Fresh from being pilloried by President Donald Trump in his first solo press conference, journalists gathered in Washington for a National Press Foundation event that was part awards ceremony, part soul-searching, part solidarity meeting.
The mood was captured by ABC chief global affairs correspondent Martha Raddatz, winner of the Sol Taishoff award for excellence in broadcast journalism (the award is named after B&C's co-founder and editor).
Raddatz said there was a "crisis of faith" in the country, and it starts with journalists. Americans don't trust each other anymore. They don't trust their government of their institutions. As many politicians and pundits will tell you, they don't trust us either."
She said that lack of trust was "dangerous," saying: "If we cannot agree on the facts, we cannot agree on a response. And this country faces enormous challenges that demand a response."
She said it was "on us, the much-maligned media, to win that trust back." She said that will come from doing "thorough, honest reporting."
She suggested that effort was already well underway. "That is why it inspiring to me to see the work of so many fellow reporters this year doing just that."
Raddatz pointed out that a new bombshell revelation was being dropped every night. "just as everyone else is finally trying to fall asleep." At about the time she was speaking, some in the room were accessing a new story in the Wall Street Journalthat Presidential son-in-law Jared Kushner had met with Time Warner execs in the past few weeks to express the Administration's displeasure with CNN's coverage. Not that the President has made any secret of that, accusing CNN of "fake news," and earlier in the day upping his view to "Very fake news."

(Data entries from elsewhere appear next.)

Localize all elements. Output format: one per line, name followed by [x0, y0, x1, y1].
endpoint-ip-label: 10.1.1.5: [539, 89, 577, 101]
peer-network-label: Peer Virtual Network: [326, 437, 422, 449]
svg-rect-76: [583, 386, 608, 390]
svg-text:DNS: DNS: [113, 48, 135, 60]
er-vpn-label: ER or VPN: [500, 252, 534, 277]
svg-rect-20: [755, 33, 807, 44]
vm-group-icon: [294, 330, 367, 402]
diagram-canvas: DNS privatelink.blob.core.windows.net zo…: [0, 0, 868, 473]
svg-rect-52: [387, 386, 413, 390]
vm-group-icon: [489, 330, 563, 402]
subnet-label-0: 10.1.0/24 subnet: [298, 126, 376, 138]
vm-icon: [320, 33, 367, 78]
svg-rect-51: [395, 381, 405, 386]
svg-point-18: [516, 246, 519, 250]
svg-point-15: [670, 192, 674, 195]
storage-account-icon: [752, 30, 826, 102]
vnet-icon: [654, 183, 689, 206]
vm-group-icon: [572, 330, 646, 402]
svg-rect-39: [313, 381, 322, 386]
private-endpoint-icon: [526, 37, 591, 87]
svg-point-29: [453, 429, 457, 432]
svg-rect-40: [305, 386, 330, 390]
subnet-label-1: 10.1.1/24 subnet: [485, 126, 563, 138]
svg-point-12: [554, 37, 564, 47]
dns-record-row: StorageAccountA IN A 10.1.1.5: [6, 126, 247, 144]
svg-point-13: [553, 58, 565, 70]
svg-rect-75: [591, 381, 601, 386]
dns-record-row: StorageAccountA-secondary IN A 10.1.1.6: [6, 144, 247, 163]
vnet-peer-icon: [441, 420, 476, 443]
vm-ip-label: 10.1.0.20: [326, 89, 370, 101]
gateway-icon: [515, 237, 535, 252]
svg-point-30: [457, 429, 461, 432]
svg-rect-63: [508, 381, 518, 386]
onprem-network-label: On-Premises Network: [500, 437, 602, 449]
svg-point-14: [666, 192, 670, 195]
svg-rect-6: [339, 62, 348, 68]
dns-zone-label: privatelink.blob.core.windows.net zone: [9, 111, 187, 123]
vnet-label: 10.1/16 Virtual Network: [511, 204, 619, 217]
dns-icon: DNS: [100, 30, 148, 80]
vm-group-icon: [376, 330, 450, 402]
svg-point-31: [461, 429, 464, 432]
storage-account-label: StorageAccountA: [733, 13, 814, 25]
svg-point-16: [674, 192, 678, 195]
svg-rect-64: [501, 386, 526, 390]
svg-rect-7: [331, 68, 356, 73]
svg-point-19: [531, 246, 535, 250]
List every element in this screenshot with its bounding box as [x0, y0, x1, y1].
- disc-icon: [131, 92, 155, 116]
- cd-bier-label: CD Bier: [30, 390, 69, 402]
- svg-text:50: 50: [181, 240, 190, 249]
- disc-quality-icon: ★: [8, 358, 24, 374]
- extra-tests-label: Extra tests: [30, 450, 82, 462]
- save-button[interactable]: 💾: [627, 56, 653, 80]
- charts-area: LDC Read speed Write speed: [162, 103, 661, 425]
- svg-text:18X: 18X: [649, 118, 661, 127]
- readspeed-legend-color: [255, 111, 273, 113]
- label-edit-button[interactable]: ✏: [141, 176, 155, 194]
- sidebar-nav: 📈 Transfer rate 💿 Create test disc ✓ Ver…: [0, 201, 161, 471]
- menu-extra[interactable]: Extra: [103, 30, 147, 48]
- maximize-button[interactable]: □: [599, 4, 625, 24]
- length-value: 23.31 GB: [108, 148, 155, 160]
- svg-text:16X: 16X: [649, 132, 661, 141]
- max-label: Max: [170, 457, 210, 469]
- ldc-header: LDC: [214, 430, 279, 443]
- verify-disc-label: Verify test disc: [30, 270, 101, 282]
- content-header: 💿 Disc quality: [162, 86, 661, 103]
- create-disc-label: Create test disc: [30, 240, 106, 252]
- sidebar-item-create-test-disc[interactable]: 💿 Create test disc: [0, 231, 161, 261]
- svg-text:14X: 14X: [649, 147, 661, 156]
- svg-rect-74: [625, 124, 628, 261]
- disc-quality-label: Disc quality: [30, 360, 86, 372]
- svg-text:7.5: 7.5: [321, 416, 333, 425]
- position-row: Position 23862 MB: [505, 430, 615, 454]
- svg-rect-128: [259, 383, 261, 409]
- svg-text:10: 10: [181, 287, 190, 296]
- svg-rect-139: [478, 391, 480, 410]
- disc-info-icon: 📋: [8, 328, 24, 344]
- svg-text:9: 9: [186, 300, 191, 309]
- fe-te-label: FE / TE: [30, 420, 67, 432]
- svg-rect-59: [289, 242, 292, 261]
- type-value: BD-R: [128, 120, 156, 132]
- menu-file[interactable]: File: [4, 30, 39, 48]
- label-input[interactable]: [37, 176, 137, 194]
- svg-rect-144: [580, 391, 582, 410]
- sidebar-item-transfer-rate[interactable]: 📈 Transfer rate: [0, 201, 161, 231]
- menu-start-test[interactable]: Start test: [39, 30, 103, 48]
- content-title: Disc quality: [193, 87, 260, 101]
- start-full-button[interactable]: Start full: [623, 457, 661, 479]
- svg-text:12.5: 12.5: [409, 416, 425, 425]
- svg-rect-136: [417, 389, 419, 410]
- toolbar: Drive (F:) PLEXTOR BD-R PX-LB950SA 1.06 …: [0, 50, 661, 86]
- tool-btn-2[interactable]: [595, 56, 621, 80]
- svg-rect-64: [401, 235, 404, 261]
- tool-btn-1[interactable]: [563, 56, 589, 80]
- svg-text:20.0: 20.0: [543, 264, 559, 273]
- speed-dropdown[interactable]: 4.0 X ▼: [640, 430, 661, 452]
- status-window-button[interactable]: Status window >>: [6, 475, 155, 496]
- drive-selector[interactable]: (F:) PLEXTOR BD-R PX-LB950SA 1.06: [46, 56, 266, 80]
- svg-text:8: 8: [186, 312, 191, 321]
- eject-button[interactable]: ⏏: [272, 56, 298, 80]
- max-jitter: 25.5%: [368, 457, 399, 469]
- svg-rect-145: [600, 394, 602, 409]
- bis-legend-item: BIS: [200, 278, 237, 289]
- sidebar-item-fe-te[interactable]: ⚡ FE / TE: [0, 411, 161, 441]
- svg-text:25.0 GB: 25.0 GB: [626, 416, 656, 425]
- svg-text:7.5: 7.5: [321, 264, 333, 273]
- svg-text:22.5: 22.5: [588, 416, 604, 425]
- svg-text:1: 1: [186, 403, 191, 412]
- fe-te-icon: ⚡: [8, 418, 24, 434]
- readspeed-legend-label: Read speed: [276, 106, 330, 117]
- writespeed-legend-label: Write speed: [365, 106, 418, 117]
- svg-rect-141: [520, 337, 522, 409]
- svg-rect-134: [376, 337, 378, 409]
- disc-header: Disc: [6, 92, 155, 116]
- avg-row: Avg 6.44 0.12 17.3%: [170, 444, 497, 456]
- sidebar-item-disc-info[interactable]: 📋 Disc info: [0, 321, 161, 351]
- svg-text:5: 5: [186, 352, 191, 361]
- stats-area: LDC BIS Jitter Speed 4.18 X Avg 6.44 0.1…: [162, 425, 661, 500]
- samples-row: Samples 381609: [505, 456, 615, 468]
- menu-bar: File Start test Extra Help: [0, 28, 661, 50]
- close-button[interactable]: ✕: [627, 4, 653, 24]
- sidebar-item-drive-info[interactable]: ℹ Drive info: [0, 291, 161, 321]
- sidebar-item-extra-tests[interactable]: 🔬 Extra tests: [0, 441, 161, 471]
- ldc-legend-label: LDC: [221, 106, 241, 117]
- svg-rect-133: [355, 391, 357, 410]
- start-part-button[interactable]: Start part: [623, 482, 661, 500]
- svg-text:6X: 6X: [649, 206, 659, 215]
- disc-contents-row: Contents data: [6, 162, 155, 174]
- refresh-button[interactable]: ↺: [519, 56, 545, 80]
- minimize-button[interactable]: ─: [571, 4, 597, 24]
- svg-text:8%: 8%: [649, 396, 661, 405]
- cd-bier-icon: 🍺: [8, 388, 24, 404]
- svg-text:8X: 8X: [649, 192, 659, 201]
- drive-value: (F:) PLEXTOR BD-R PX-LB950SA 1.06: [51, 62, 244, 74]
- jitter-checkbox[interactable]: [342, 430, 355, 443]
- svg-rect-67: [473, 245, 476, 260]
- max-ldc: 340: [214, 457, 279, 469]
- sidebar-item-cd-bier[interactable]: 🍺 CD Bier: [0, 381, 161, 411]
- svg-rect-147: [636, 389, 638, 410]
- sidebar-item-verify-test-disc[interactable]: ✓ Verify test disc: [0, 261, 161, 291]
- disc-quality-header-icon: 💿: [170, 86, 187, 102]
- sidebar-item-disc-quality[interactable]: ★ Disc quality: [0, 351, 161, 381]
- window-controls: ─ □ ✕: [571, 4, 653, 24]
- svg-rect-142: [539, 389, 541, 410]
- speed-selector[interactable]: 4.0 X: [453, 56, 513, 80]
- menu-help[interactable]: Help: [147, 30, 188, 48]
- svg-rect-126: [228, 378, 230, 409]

Raddatz praised her colleagues and competitors, including Fox's Chris Wallace and CNN's Jake Tapper. She conceded that they were all in constant competition for "the latest scoop or the next blockbuster report." But she suggested it was a "team of rivals in constant pursuit of the truth," adding: "I'm so proud to be on this team."
Former New York Times ombudsman Clark Hoyt, who received the W.M. Kiplinger Award for distinguished contributions to journalism, said that "in the fact of a concerted effort to undermine their legitimacy, reporters, editors and their companies are standing tall, not as an opposition party but as journalists devoted to the facts."
Saying it was the heart of what journalists do, he urged his audience to "get the truth and print it."